According to the National Bureau of Statistics (NBS), average new house prices in 70 major cities increased by 0.1 percent month on month in December, as government measures cool property market, reported South China Morning Post 

Owing to local governments’ urban residency permits and relaxation on price ceilings, China’s real estate market has recuperated rapidly from the pandemic 

However, the quick recovery has heated up financial risk concerns, with the government initiating measures to deleverage the sector since the second half of 2020.  

Regulators defined in August borrowing caps known as “the three red lines”, while in December, the central bank introduced limits on property loans issued by banks.  

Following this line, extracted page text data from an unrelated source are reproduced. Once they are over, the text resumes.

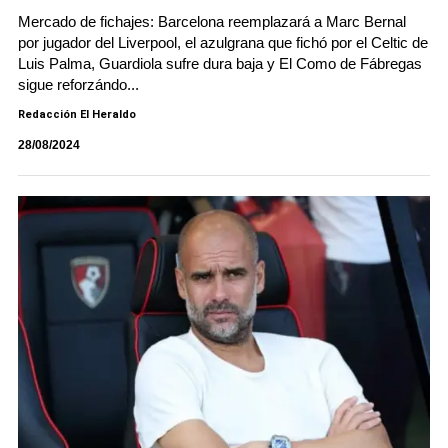
Mercado de fichajes: Barcelona reemplazará a Marc Bernal
por jugador del Liverpool, el azulgrana que fichó por el Celtic de
Luis Palma, Guardiola sufre dura baja y El Como de Fábregas
sigue reforzándo...
Redacción El Heraldo
28/08/2024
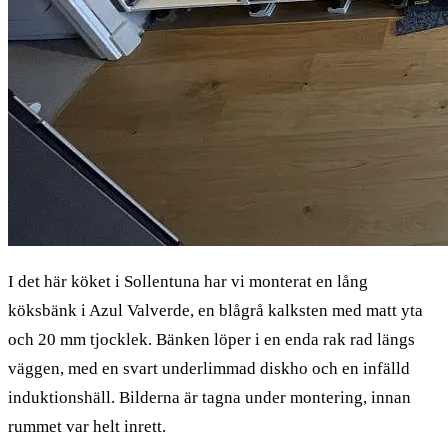
I det här köket i Sollentuna har vi monterat en lång
köksbänk i Azul Valverde, en blågrå kalksten med matt yta
och 20 mm tjocklek. Bänken löper i en enda rak rad längs
väggen, med en svart underlimmad diskho och en infälld
induktionshäll. Bilderna är tagna under montering, innan
rummet var helt inrett.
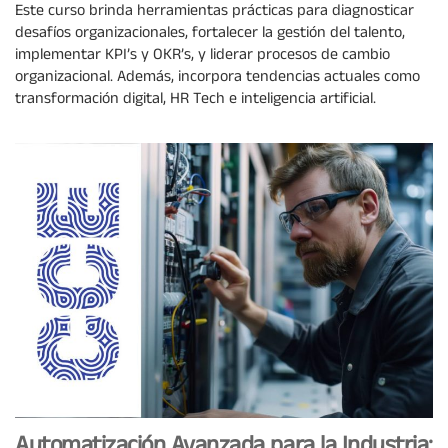
Este curso brinda herramientas prácticas para diagnosticar
desafíos organizacionales, fortalecer la gestión del talento,
implementar KPI’s y OKR’s, y liderar procesos de cambio
organizacional. Además, incorpora tendencias actuales como
transformación digital, HR Tech e inteligencia artificial.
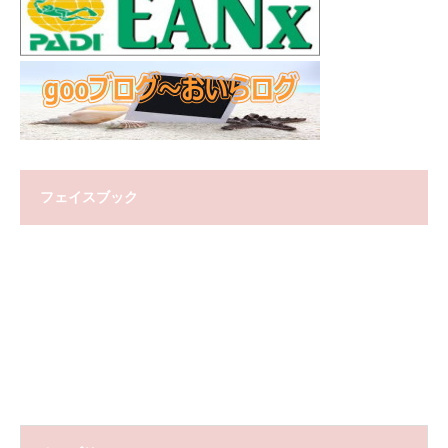
フェイスブック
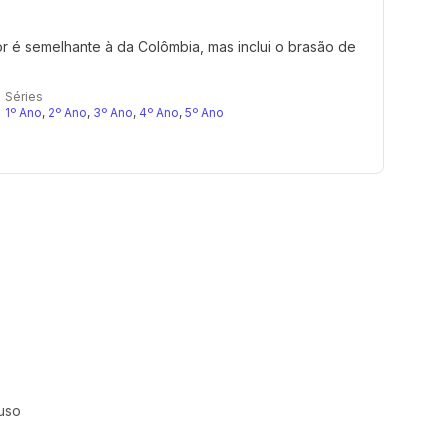
r é semelhante à da Colômbia, mas inclui o brasão de
Séries
1º Ano
,
2º Ano
,
3º Ano
,
4º Ano
,
5º Ano
uso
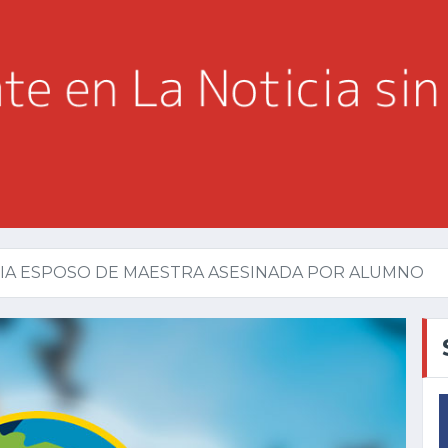
CIA ESPOSO DE MAESTRA ASESINADA POR ALUMNO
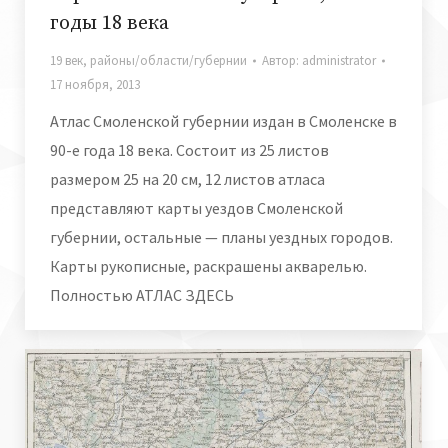
годы 18 века
19 век
,
районы/области/губернии
Автор:
administrator
17 ноября, 2013
Атлас Смоленской губернии издан в Смоленске в
90-е года 18 века. Состоит из 25 листов
размером 25 на 20 см, 12 листов атласа
представляют карты уездов Смоленской
губернии, остальные — планы уездных городов.
Карты рукописные, раскрашены акварелью.
Полностью АТЛАС ЗДЕСЬ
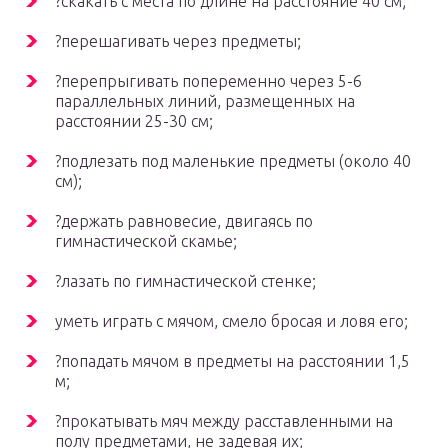
?скакать с места по длине на расстояние 40 см;
?перешагивать через предметы;
?перепрыгивать попеременно через 5-6
параллельных линий, размещенных на
расстоянии 25-30 см;
?подлезать под маленькие предметы (около 40
см);
?держать равновесие, двигаясь по
гимнастической скамье;
?лазать по гимнастической стенке;
уметь играть с мячом, смело бросая и ловя его;
?попадать мячом в предметы на расстоянии 1,5
м;
?прокатывать мяч между расставленными на
полу предметами, не задевая их;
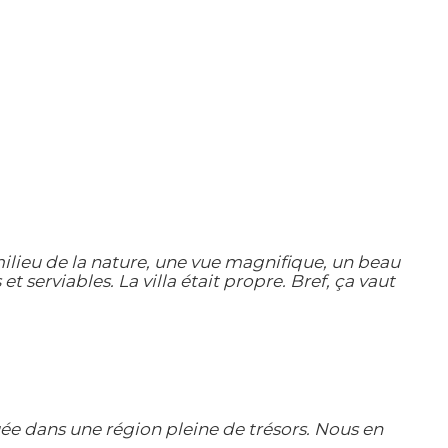
milieu de la nature, une vue magnifique, un beau
 serviables. La villa était propre. Bref, ça vaut
e dans une région pleine de trésors. Nous en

Data from the NBS indicated that, in November, the number of cities reporting monthly price rises for new homes increased from 36 to 42 out of 70 cities. Monthly increases were caused by price rises in tier-1 cities, which included Shanghai, Beijing, Shenzhen, and Guangzhou.  

More: Chinese buyers unlikely to invest in foreign property next year

Tier-1 cities’ new home prices grew 0.3 percent, and second-hand home prices rose 0.6 percent.  

Zhang Dawei, an analyst with property agency Centaline, revealed that price rises in tier-1 cities were due to population inflow, tight new home supply, and growing speculative purchases.  

In 2020, China experienced unequal growth in home prices, as affluent residents gained the most of easy credit during the pandemic to buy properties in eastern and southern coastal cities, while smaller cities wrestled with the mass migration of people.  

Yangzhou city led monthly price rise in December with 0.8 percent, showed the NBS data.  

Economist at UBS mentioned, “we expect property policies to be more hawkish [in 2021] in light of strong growth rebound and more focus on risk control, with tougher rules on developers’ financing and property-related credit persisting, and some overheating cities tightening home purchase rules.”